Pare, pertanto, ogni anno una lotta per qualcosa in cui si crede poco, una battaglia, una ricerca di soluzioni, che viene attuata quasi per inerzia.Perché combattere per qualcosa in cui non si crede?
Certo, la Sagra ha i suoi punti di forza: ha cadenza annua e quindi è facilmente programmabile; poi, è una festa che fa parte di una tradizione consolidata nel tempo; rappresenta un appuntamento unico nel suo genere in Sicilia e tra i pochi in Italia; è una Sagra fortemente radicata sul territorio e quindi non esportabile; tramanda messaggi di valore universale, quali la pace e la concordia tra i popoli, e quindi ampiamente condivisibili.Perché manca di mordente? Non sono pochi gli agrigentini che si sono stancati di seguirla, per il fatto che si tratta di una festa scarsamente coinvolgente, poco emotiva, se non per i diretti protagonisti, i gruppi folkloristici, che hanno l’occasione di gareggiare per un premio, di scambiare esperienze e di conoscersi.
Manca la partecipazione diretta della cittadinanza: si è detto nel passato che potrebbero essere coinvolte le famiglie nell’accoglienza dei giovani musicisti e danzatori, per stimolare uno scambio culturale diretto e rafforzare lo spirito di accoglienza degli agrigentini, sottolineando così anche quei valori pregnanti che sono della Sagra e del Festival internazionale del folklore.

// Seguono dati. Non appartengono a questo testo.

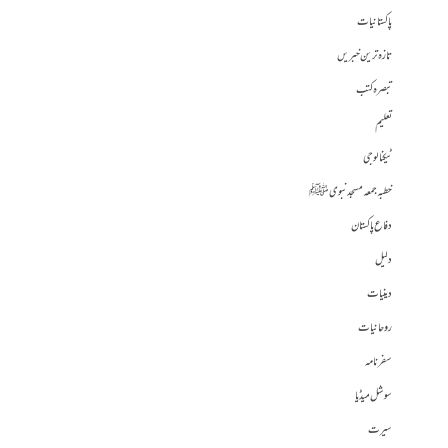
پاکستانیات
تازہ ترین خبریں
تبصرہ کتب
تعلیم
ٹیکنالوجی
خطبہ جمعہ مسجد نبوی ﷺ
دفاع پاکستان
دلیل
دینیات
روحانیات
سفرنامہ
سوشل میڈیا
سیرت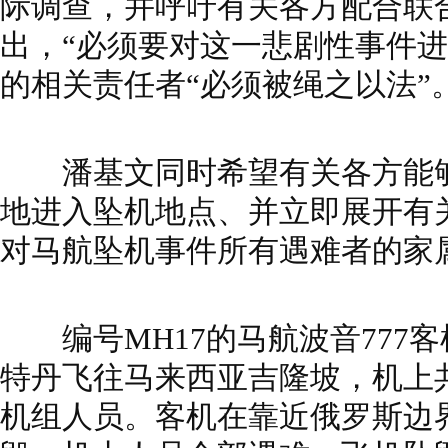
际调查，并呼吁有关各方配合联
出，“必须要对这一悲剧性事件进
的相关责任者“必须被绳之以法”
潘基文同时希望有关各方能够
地进入坠机地点、并立即展开有
对马航坠机事件所有遇难者的家
编号MH17的马航波音777客
特丹飞往马来西亚吉隆坡，机上共
机组人员。客机在靠近俄罗斯边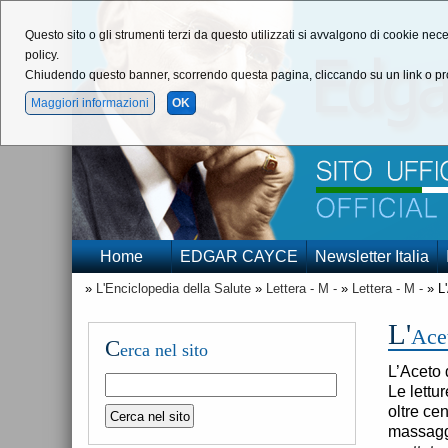
Questo sito o gli strumenti terzi da questo utilizzati si avvalgono di cookie nece
policy.
Chiudendo questo banner, scorrendo questa pagina, cliccando su un link o pro
Maggiori informazioni
OK
Home
EDGAR CAYCE
Newsletter Italia
»
L'Enciclopedia della Salute
»
Lettera - M -
»
Lettera - M -
» L
L'
Ace
C
erca nel sito
L’Aceto 
Le lettu
oltre c
massaggi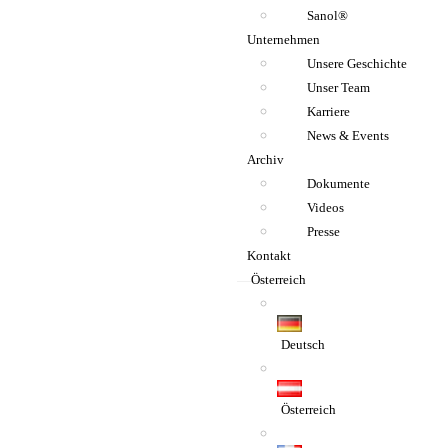
Sanol®
Unternehmen
Unsere Geschichte
Unser Team
Karriere
News & Events
Archiv
Dokumente
Videos
Presse
Kontakt
Österreich
Deutsch
Österreich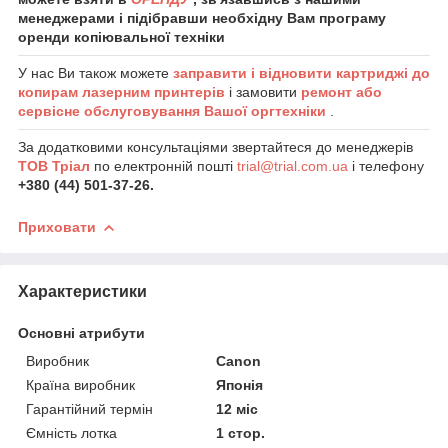
менеджерами і підібравши необхідну Вам програму
оренди копіювальної техніки
У нас Ви також можете
заправити і відновити картриджі до
копирам лазерним принтерів
і замовити
ремонт або
сервісне обслуговування Вашої оргтехніки
.
За додатковими консультаціями звертайтеся до менеджерів
ТОВ Тріал
по електронній пошті
trial@trial.com.ua
і телефону
+380 (44) 501-37-26.
Приховати
Характеристики
Основні атрибути
Виробник
Canon
Країна виробник
Японія
Гарантійний термін
12 міс
Ємність лотка
1 стор.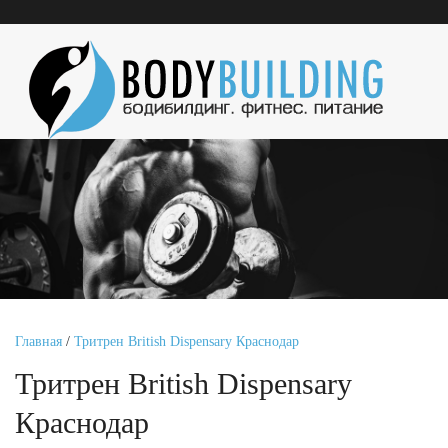
Главная
/
Тритрен British Dispensary Краснодар
Тритрен British Dispensary
Краснодар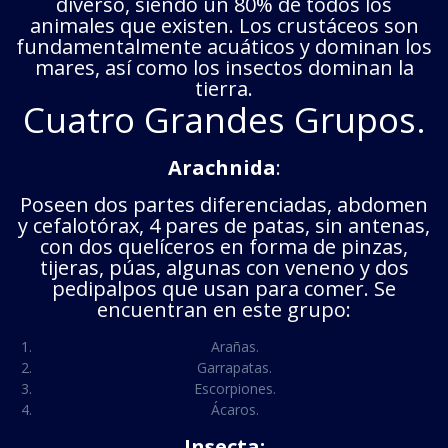
diverso, siendo un 80% de todos los
animales que existen. Los crustáceos son
fundamentalmente acuáticos y dominan los
mares, así como los insectos dominan la
tierra.
Cuatro Grandes Grupos.
Arachnida
:
Poseen dos partes diferenciadas, abdomen
y cefalotórax, 4 pares de patas, sin antenas,
con dos quelíceros en forma de pinzas,
tijeras, púas, algunas con veneno y dos
pedipalpos que usan para comer. Se
encuentran en este grupo:
Arañas.
Garrapatas.
Escorpiones.
Ácaros.
Insecta: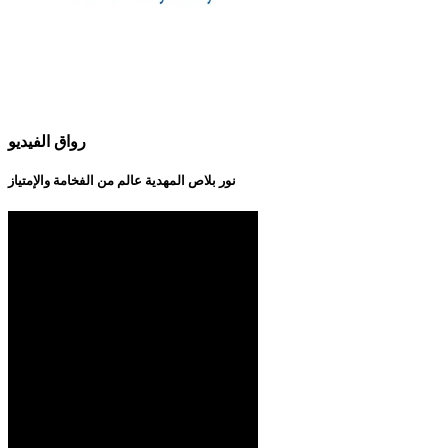
رواق الفيديو
نور بلاص المهدية عالم من الفخامة والإمتياز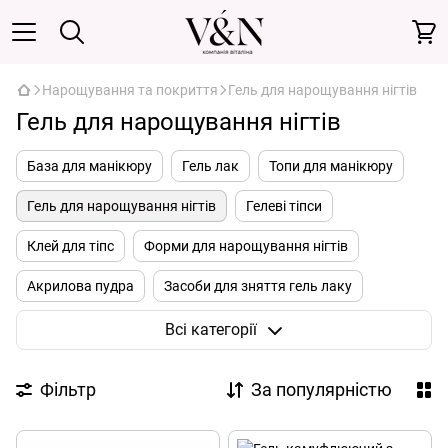
Нарощування та покриття
Гель для нарощування нігтів
Гель для нарощування нігтів
База для манікюру
Гель лак
Топи для манікюру
Гель для нарощування нігтів
Гелеві тіпси
Клей для тіпс
Форми для нарощування нігтів
Акрилова пудра
Засоби для зняття гель лаку
Засоби для підготовки нігтів
Лаки для нігтів
Всі категорії
Полігель
Акрил гель
Фільтр
За популярністю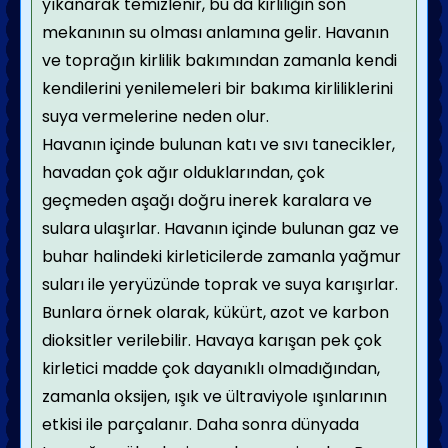
yıkanarak temizlenir, bu da kirliliğin son
mekanının su olması anlamına gelir. Havanın
ve toprağın kirlilik bakımından zamanla kendi
kendilerini yenilemeleri bir bakıma kirliliklerini
suya vermelerine neden olur.
Havanın içinde bulunan katı ve sıvı tanecikler,
havadan çok ağır olduklarından, çok
geçmeden aşağı doğru inerek karalara ve
sulara ulaşırlar. Havanın içinde bulunan gaz ve
buhar halindeki kirleticilerde zamanla yağmur
suları ile yeryüzünde toprak ve suya karışırlar.
Bunlara örnek olarak, kükürt, azot ve karbon
dioksitler verilebilir. Havaya karışan pek çok
kirletici madde çok dayanıklı olmadığından,
zamanla oksijen, ışık ve ültraviyole ışınlarının
etkisi ile parçalanır. Daha sonra dünyada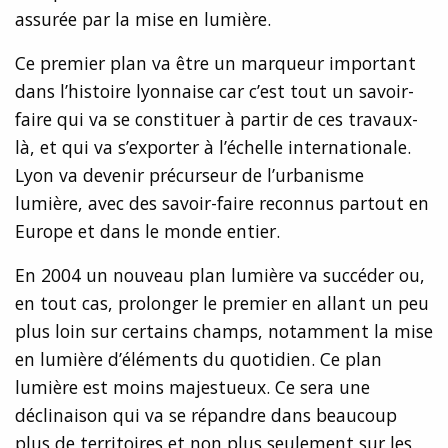
assurée par la mise en lumière.
Ce premier plan va être un marqueur important
dans l’histoire lyonnaise car c’est tout un savoir-
faire qui va se constituer à partir de ces travaux-
là, et qui va s’exporter à l’échelle internationale.
Lyon va devenir précurseur de l’urbanisme
lumière, avec des savoir-faire reconnus partout en
Europe et dans le monde entier.
En 2004 un nouveau plan lumière va succéder ou,
en tout cas, prolonger le premier en allant un peu
plus loin sur certains champs, notamment la mise
en lumière d’éléments du quotidien. Ce plan
lumière est moins majestueux. Ce sera une
déclinaison qui va se répandre dans beaucoup
plus de territoires et non plus seulement sur les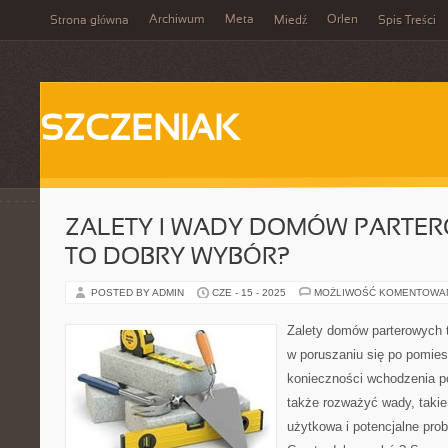
Archiwum
Meta
Orlen
Strona główna
Miedź
Spis Treści
SZCZENIAK
ZALETY I WADY DOMÓW PARTER
TO DOBRY WYBÓR?
POSTED BY ADMIN
CZE - 15 - 2025
MOŻLIWOŚĆ KOMENTOWA
Zalety domów parterowych 
w poruszaniu się po pomies
konieczności wchodzenia p
także rozważyć wady, takie
użytkowa i potencjalne pr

altNon c’è da parte della politica la forza necessaria per far valere il principio della necessità di svolgimento di questa manifestazione. Insomma, pare che la Sagra vada a beneficio di una comunità piccola e al massimo per un paio di giorni: nei fine settimana, la notte del sabato, gli albergatori possono riempire gli alberghi. Ma la kermesse dura un’intera settimana e anche più. Perché la fiaccolata, ad esempio, si svolge ogni anno il mercoledì e non il venerdì, a ridosso del week end, in modo da invogliare ad una permanenza di almeno due notti? La festa è diluita come una “minestra riscaldata”, che va a vantaggio esclusivamente di chi per alcuni giorni ospita un numero imprecisato di “bambini del mondo”, o di “gruppi”. Scarsamente significativi i guadagni degli organizzatori, ridotti davvero a saccheggi da “rubagalline”. E allora? Annullare la Sagra? Invitare la cittadinanza – come propone qualcuno sul social network facebook – a fare una sagra coi carri infiorati e personaggi in costume tradizionale, come si faceva una volta? Una Sagra a costi notevolmente inferiori e con una maggiore partecipazione?

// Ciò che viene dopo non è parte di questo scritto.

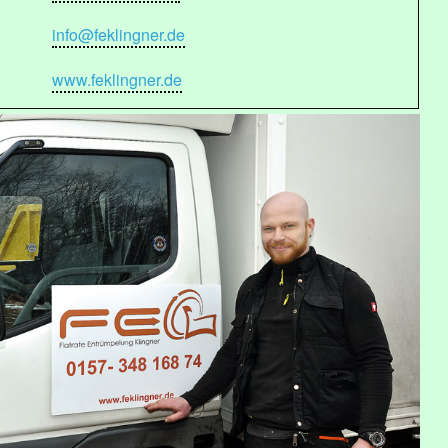
info@feklingner.de
www.feklingner.de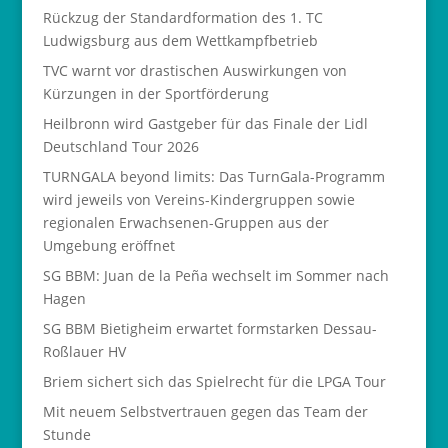
Rückzug der Standardformation des 1. TC
Ludwigsburg aus dem Wettkampfbetrieb
TVC warnt vor drastischen Auswirkungen von
Kürzungen in der Sportförderung
Heilbronn wird Gastgeber für das Finale der Lidl
Deutschland Tour 2026
TURNGALA beyond limits: Das TurnGala-Programm
wird jeweils von Vereins-Kindergruppen sowie
regionalen Erwachsenen-Gruppen aus der
Umgebung eröffnet
SG BBM: Juan de la Peña wechselt im Sommer nach
Hagen
SG BBM Bietigheim erwartet formstarken Dessau-
Roßlauer HV
Briem sichert sich das Spielrecht für die LPGA Tour
Mit neuem Selbstvertrauen gegen das Team der
Stunde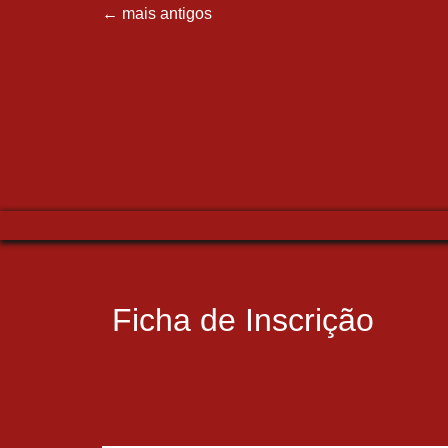
←
mais antigos
Ficha de Inscrição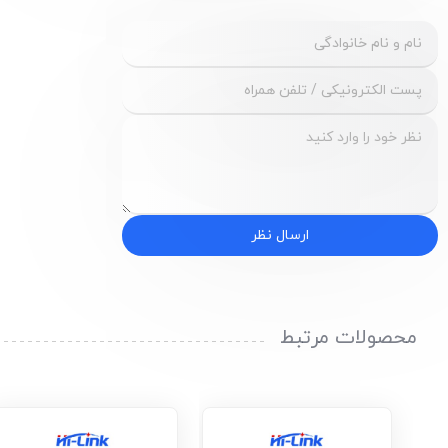
ارسال نظر
محصولات مرتبط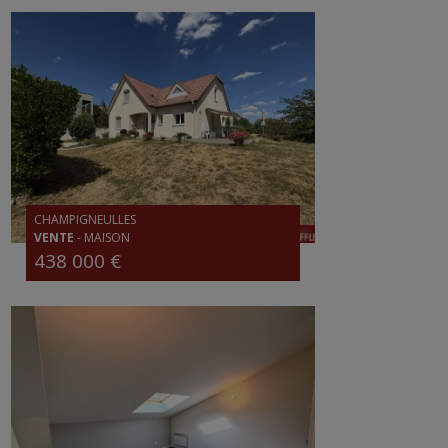
CHAMPIGNEULLES
VENTE
-
MAISON
438 000 €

Manca sostanzialmente il coraggio di guardare avanti, di operare delle scelte: di saper dire anche di no, alla Sagra, come ad altre iniziative del territorio, ma con un’idea alternativa, di qualcosa che possa “superare” le difficoltà, superare una realtà inchiodata ai problemi di sempre, superare quella sensazione di abbandono e di non governo della cosa pubblica, che alberga ad Agrigento più che in altre città.
Non sono oggi i cittadini a dover decidere che cosa fare: se salvare la Sagra con il solito colpo di mano dell’ultima ora, affidando ai soliti noti, per ennesimi esiti discutibili, un’organizzazione destinata ad avere le gambe spezzate sin dal principio; oppure destinare questi fondi ad una buona causa, in grado di offrire un segnale sia ai cittadini, che ai suoi visitatori.
Il coraggio di cambiare non sia uno slogan elettoralistico, ma raggiunga una sua concretezza. In ogni caso si abbia la forza di fare in modo che gli errori del passato non si ripetano, che le attese non vengano più deluse, e, soprattutto, che ci si cominci a vergognare in futuro di spendere denaro pubblico per una kermesse, che in pectore dovrebbe essere di alto valore, ma che organizzata all’ultimo minuto, in assenza di promozione e di programma, non garantisce alcun ritorno d’immagine e assicura uno scarsissimo riscontro economico.